** Opening Information given block **
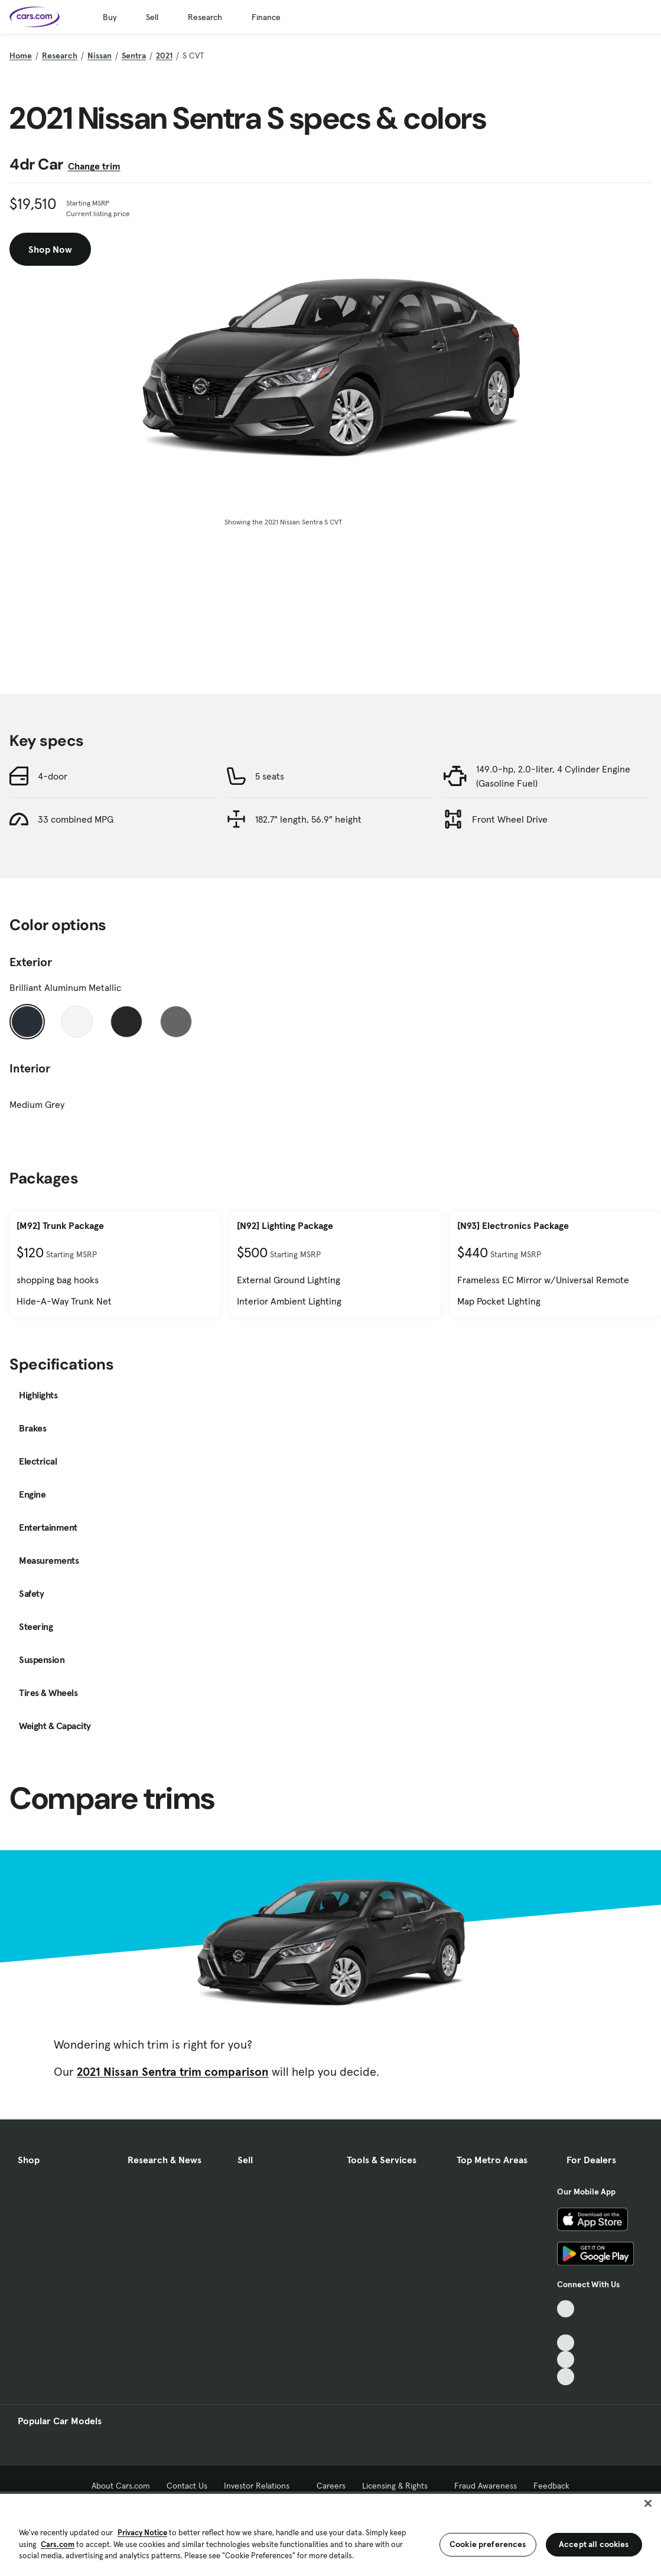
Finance (266, 17)
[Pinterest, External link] (565, 2376)
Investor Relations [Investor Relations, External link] (262, 2485)
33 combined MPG (75, 819)
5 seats (269, 776)
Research (205, 17)
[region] (330, 2534)
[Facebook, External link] (565, 2325)
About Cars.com (121, 2485)
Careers (331, 2485)
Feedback (551, 2485)
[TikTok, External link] (565, 2308)
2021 (164, 55)
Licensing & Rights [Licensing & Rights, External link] (400, 2485)
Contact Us (187, 2485)
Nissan (99, 55)
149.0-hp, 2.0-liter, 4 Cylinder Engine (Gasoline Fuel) (553, 776)
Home (20, 55)
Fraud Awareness (485, 2485)
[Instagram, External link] (565, 2359)
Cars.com (57, 2544)
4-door (52, 776)
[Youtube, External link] (565, 2343)
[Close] (648, 2503)
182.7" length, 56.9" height (308, 819)
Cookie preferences (488, 2544)
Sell (152, 17)
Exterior (30, 962)
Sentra (134, 55)
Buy (109, 17)
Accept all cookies (594, 2544)
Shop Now (50, 249)
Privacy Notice (142, 2533)
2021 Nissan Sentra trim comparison (173, 2071)
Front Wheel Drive (510, 819)
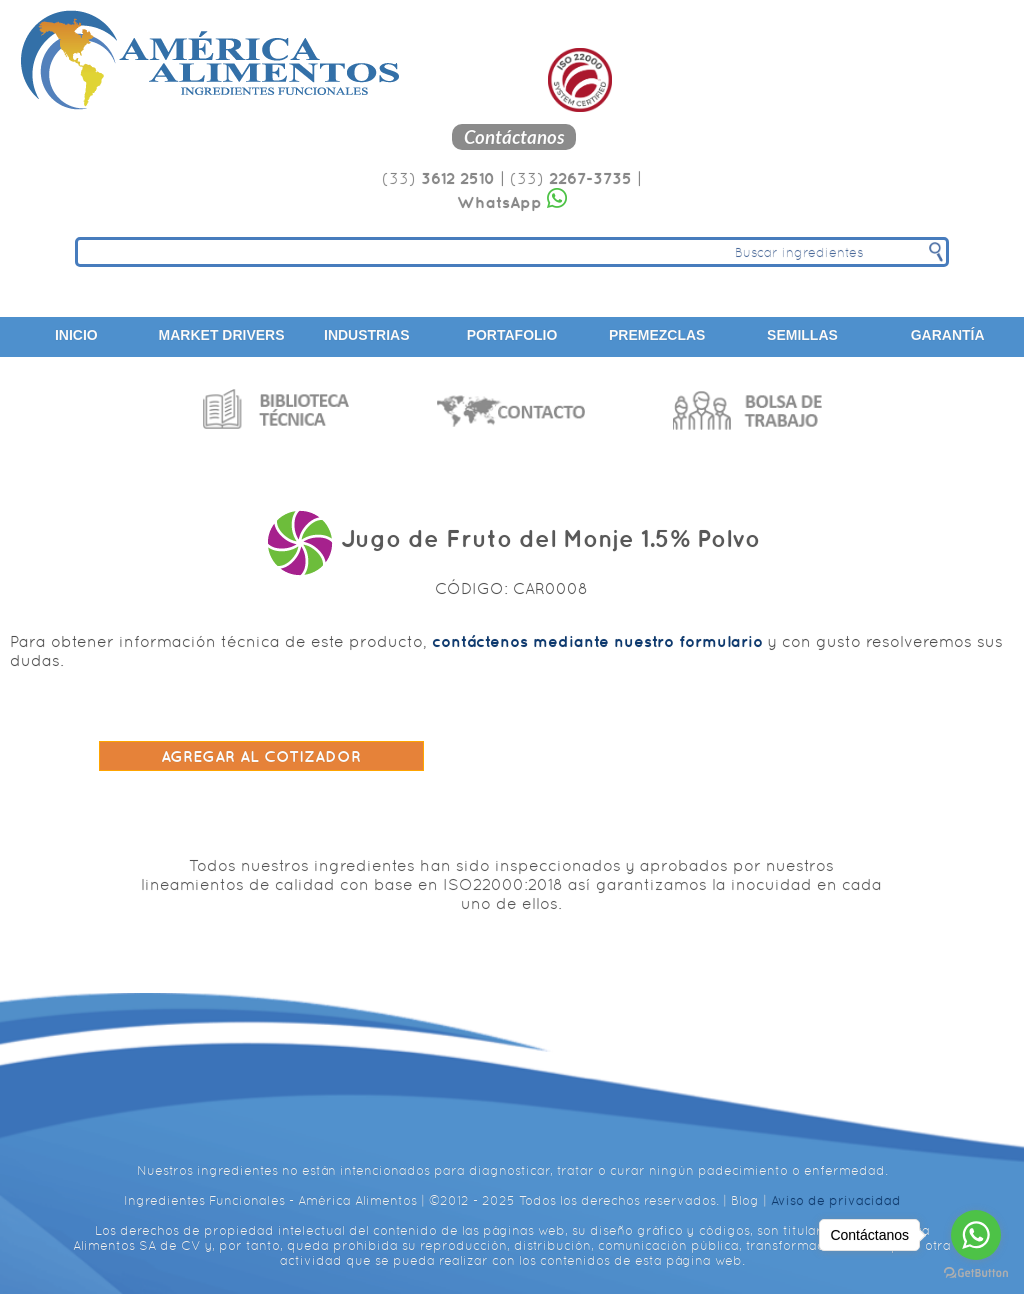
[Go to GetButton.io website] (976, 1273)
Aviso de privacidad (836, 1200)
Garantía (948, 335)
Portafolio (512, 335)
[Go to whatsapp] (976, 1235)
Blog (745, 1200)
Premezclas (657, 335)
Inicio (76, 335)
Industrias (367, 335)
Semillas (802, 335)
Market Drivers (222, 335)
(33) (438, 178)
** Closing Information given block **
## [Instructions to follow]
Write out the whole of the data exactly; the pictures stay out.

## [Task result]
Finance (266, 17)
[Pinterest, External link] (565, 2376)
Investor Relations [Investor Relations, External link] (262, 2485)
33 combined MPG (75, 819)
5 seats (269, 776)
Research (205, 17)
[region] (330, 2534)
[Facebook, External link] (565, 2325)
About Cars.com (121, 2485)
Careers (331, 2485)
Feedback (551, 2485)
[TikTok, External link] (565, 2308)
2021 (164, 55)
Licensing & Rights [Licensing & Rights, External link] (400, 2485)
Contact Us (187, 2485)
Nissan (99, 55)
149.0-hp, 2.0-liter, 4 Cylinder Engine (Gasoline Fuel) (553, 776)
Home (20, 55)
Fraud Awareness (485, 2485)
[Instagram, External link] (565, 2359)
Cars.com (57, 2544)
4-door (52, 776)
[Youtube, External link] (565, 2343)
[Close] (648, 2503)
182.7" length, 56.9" height (308, 819)
Cookie preferences (488, 2544)
Sell (152, 17)
Exterior (30, 962)
Sentra (134, 55)
Buy (109, 17)
Accept all cookies (594, 2544)
Shop Now (50, 249)
Privacy Notice (142, 2533)
2021 Nissan Sentra trim comparison (173, 2071)
Front Wheel Drive (510, 819)
[Go to GetButton.io website] (976, 1273)
Aviso de privacidad (836, 1200)
Garantía (948, 335)
Portafolio (512, 335)
[Go to whatsapp] (976, 1235)
Blog (745, 1200)
Premezclas (657, 335)
Inicio (76, 335)
Industrias (367, 335)
Semillas (802, 335)
Market Drivers (222, 335)
(33) (438, 178)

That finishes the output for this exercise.